WORK TO BE COMPLETED =>
Your answer must be every line of the data that contains "Film".

SUPPLIED MATERIAL =>
++++++++

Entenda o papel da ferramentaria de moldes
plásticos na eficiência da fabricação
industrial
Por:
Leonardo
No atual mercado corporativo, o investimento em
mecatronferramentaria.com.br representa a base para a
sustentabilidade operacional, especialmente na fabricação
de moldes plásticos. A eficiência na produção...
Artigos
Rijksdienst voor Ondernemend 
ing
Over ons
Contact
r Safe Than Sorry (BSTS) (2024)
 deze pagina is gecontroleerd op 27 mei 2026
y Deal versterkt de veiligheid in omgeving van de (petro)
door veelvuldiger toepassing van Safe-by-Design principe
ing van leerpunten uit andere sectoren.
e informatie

++++++++

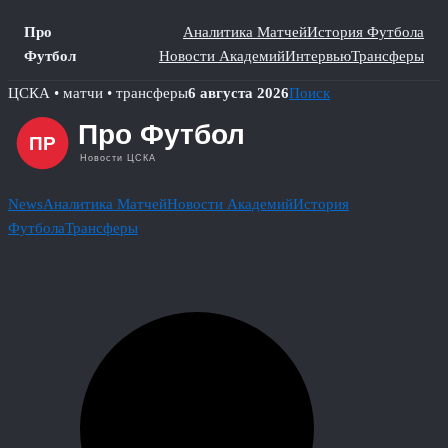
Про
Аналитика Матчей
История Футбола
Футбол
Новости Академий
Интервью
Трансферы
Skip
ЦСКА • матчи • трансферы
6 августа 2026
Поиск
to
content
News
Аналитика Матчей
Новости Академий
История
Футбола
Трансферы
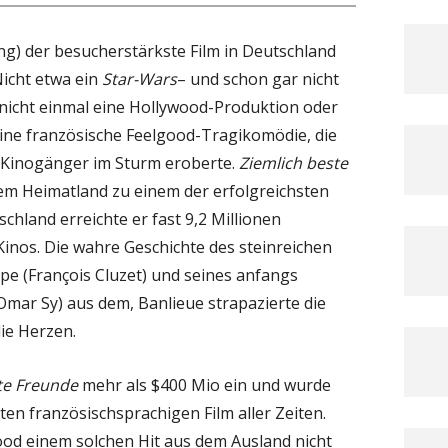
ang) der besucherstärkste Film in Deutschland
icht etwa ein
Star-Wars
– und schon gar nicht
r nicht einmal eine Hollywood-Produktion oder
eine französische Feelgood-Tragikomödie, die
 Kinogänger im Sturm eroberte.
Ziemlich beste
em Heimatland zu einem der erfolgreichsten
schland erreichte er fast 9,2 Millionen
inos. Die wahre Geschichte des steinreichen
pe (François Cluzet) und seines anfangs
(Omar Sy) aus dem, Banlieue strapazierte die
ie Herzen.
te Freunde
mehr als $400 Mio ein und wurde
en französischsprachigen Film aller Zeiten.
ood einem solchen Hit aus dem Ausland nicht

++++++++

SOLVED PROBLEM =>
ang) der besucherstärkste Film in Deutschland
en französischsprachigen Film aller Zeiten.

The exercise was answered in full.